Collection entries
--
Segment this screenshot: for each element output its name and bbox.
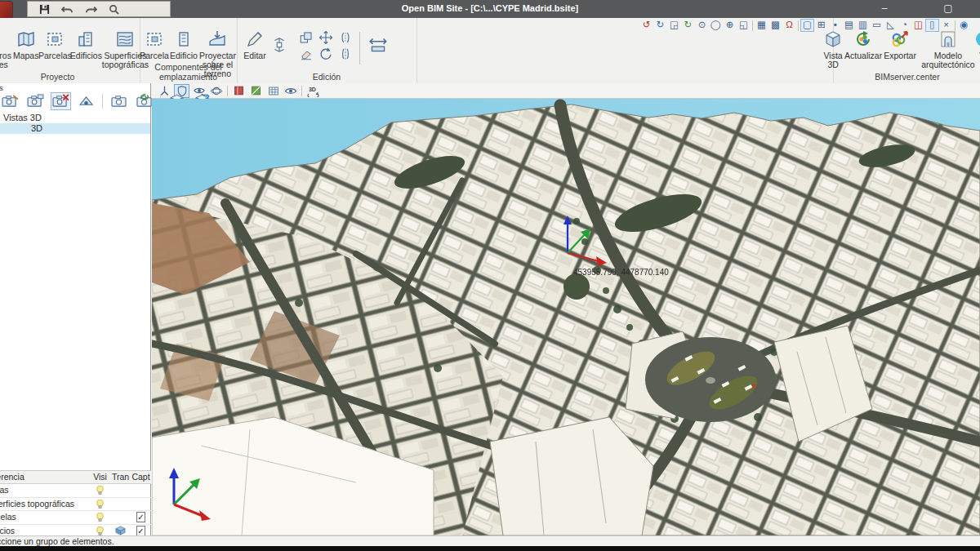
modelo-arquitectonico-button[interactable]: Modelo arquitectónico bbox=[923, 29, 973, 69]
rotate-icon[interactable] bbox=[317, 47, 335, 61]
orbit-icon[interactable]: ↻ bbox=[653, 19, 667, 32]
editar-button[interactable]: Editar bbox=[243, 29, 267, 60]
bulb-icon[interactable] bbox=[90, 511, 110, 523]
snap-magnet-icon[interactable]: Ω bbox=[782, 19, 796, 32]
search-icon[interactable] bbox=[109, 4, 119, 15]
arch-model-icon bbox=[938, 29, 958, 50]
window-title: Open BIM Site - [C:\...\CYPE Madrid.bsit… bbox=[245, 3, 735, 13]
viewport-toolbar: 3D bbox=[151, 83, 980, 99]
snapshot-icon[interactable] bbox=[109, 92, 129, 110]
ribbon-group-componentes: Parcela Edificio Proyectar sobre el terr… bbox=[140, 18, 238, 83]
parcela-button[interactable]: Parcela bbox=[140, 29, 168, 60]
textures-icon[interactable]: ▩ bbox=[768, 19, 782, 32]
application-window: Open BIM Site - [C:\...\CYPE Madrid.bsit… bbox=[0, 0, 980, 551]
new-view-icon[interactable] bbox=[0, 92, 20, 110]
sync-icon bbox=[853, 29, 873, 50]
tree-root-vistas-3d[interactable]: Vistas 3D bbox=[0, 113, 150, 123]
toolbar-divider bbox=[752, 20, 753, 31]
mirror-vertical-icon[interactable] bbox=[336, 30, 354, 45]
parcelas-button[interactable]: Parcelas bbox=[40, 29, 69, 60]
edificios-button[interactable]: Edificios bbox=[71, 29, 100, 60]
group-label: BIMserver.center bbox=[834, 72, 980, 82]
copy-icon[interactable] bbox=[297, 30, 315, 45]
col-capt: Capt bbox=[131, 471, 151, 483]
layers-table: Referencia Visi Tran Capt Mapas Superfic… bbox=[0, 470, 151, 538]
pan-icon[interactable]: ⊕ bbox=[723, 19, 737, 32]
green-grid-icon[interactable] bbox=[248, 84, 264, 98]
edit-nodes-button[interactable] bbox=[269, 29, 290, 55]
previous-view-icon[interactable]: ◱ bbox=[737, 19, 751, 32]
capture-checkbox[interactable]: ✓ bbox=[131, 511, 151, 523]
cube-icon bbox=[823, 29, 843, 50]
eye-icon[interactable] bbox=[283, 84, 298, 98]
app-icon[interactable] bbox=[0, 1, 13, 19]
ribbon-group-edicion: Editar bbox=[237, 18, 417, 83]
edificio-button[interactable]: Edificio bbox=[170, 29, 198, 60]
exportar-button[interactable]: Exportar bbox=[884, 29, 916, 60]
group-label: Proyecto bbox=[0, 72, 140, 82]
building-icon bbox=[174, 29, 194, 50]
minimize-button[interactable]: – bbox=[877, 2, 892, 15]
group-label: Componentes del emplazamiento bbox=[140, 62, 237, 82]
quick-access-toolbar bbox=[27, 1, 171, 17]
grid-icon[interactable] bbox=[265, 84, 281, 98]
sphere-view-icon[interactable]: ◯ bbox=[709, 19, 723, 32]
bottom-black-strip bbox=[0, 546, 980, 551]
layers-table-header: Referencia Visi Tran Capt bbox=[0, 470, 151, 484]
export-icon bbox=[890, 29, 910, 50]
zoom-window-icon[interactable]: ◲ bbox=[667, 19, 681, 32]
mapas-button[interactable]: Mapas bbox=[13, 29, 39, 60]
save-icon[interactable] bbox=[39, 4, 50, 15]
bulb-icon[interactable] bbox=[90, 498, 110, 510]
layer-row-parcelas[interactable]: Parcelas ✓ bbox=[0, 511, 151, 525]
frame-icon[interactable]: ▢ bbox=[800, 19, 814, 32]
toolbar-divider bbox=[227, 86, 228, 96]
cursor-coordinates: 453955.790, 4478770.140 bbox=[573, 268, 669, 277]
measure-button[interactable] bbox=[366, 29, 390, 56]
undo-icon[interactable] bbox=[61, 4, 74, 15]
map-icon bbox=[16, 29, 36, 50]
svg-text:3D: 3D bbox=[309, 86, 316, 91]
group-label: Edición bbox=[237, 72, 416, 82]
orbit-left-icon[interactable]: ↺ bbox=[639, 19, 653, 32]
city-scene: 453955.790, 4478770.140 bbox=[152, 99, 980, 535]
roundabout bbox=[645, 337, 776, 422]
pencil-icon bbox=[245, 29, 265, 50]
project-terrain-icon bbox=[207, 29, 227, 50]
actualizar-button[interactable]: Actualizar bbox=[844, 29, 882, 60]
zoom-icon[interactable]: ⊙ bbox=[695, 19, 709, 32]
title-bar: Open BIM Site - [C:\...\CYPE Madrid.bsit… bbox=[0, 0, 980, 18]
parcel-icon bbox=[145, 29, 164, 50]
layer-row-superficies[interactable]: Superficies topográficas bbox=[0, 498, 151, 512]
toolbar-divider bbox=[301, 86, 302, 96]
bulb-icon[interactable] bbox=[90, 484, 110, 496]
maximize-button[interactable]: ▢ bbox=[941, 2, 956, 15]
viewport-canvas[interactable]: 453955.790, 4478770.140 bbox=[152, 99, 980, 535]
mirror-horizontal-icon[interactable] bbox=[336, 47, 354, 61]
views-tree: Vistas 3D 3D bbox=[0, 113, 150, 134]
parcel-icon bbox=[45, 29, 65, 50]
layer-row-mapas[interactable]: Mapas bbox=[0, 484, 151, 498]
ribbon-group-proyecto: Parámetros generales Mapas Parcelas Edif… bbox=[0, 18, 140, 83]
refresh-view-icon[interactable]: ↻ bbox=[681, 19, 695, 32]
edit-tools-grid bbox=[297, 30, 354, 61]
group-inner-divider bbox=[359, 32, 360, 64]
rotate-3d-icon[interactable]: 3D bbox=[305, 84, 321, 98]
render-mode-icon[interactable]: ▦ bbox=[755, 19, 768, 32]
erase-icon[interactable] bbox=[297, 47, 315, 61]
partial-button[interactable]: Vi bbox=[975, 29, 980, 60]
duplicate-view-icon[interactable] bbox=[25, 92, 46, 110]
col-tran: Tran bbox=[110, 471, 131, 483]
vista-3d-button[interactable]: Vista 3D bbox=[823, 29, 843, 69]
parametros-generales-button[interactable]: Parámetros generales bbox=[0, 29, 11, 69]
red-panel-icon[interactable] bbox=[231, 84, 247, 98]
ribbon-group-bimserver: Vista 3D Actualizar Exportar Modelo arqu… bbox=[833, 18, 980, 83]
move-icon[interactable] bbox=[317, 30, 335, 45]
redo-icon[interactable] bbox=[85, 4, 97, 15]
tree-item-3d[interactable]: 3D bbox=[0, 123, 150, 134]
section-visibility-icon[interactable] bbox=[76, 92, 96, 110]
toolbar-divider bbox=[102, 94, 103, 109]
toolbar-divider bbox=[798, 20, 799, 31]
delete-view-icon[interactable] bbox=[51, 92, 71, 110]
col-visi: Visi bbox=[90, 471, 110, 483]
--
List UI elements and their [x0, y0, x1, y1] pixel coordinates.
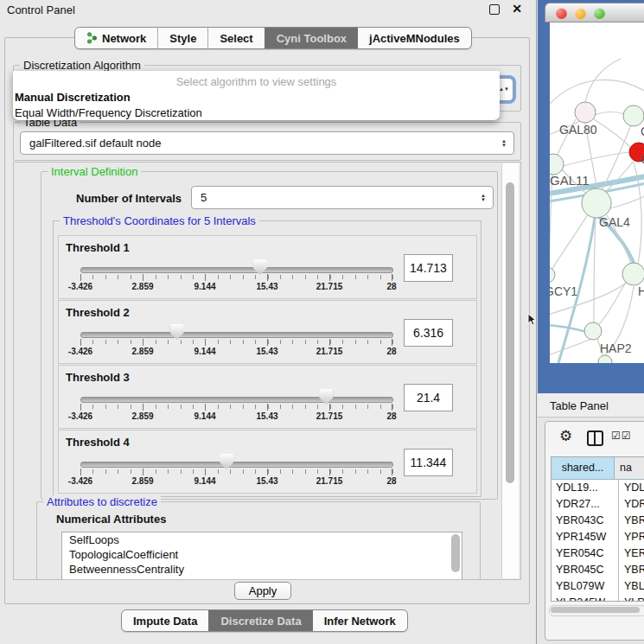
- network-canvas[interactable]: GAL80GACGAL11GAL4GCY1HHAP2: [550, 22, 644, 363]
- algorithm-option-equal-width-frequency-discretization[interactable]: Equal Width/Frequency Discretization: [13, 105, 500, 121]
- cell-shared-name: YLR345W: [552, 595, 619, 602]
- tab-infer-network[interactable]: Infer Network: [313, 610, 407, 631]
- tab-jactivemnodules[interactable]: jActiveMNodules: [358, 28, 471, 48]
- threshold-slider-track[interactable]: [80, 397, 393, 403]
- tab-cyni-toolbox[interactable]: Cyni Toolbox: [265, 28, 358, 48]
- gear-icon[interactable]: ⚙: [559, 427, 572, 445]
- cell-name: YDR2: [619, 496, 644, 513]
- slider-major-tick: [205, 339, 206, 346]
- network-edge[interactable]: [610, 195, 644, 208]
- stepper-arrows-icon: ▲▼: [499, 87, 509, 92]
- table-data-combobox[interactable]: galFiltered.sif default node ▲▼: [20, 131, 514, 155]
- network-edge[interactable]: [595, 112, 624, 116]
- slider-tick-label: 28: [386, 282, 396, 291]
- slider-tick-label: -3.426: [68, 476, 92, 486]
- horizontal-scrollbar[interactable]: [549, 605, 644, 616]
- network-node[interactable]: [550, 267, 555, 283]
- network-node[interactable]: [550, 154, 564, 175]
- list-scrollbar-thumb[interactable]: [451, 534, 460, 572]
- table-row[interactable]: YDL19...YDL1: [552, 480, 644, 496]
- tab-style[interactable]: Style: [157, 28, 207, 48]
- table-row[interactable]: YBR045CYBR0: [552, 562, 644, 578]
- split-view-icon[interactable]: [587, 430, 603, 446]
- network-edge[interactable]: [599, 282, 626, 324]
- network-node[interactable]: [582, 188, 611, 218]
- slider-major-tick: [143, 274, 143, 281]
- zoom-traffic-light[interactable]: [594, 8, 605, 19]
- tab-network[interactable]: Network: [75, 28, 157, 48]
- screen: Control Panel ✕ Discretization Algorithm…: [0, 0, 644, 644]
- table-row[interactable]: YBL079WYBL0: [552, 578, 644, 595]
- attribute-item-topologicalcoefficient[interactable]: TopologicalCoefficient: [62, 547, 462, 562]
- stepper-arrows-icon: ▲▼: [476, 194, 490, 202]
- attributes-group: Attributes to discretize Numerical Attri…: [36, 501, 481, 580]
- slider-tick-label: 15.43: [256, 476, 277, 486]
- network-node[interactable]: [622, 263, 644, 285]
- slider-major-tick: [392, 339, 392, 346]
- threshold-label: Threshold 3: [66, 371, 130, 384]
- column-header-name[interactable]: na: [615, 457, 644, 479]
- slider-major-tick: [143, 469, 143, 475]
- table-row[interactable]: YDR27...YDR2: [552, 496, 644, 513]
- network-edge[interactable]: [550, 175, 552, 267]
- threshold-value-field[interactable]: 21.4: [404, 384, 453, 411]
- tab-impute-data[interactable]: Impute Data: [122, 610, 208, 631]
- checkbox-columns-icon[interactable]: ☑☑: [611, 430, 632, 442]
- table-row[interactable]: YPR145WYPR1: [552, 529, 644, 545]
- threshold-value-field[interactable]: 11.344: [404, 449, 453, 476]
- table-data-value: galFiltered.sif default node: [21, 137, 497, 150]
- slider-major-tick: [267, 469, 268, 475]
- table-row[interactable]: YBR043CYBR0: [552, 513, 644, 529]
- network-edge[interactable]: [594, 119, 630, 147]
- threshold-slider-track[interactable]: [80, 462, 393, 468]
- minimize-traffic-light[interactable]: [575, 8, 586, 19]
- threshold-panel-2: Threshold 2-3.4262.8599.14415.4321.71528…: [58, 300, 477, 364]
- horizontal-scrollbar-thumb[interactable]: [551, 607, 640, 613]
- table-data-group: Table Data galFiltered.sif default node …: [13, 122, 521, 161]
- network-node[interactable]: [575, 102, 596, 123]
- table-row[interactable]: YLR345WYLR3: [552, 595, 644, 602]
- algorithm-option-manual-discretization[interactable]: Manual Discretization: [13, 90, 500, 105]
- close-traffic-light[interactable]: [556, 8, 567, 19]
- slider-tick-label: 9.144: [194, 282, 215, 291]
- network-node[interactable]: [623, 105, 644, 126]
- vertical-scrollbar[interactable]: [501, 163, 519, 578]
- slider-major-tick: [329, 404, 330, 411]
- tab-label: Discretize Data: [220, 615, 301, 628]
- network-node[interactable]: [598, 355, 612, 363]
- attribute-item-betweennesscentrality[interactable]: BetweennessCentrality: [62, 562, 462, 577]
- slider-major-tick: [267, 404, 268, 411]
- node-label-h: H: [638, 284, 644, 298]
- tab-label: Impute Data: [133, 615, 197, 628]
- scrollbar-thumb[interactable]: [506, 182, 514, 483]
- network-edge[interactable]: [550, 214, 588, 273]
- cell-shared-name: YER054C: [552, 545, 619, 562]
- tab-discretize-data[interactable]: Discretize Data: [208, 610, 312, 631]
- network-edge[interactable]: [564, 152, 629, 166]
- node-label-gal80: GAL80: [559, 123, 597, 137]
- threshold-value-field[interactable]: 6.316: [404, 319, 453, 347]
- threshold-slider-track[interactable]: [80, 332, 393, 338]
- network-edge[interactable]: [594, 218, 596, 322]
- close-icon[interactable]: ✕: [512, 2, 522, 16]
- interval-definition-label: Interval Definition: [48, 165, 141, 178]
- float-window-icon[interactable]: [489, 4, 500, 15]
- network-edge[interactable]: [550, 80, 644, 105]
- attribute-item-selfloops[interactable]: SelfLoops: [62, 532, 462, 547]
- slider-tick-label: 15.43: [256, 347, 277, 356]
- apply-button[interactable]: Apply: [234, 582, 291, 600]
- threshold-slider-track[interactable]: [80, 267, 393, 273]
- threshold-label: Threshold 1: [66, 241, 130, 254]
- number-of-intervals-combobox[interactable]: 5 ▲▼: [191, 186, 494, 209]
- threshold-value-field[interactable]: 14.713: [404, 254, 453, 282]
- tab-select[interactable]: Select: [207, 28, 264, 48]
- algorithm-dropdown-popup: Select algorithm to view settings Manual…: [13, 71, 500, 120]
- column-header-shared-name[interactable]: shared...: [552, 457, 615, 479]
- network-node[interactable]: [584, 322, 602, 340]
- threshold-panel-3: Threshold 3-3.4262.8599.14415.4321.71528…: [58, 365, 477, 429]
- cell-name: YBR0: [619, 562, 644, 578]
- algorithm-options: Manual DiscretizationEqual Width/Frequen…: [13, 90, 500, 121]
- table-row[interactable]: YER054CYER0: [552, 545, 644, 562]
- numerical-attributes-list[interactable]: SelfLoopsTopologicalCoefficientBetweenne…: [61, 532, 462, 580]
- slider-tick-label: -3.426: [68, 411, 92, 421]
--
### Activity
The expected result is every line above containing the string "Referencia".

### Answer area
layers-table: Referencia Visi Tran Capt Mapas Superfic… bbox=[0, 470, 151, 538]
layers-table-header: Referencia Visi Tran Capt bbox=[0, 470, 151, 484]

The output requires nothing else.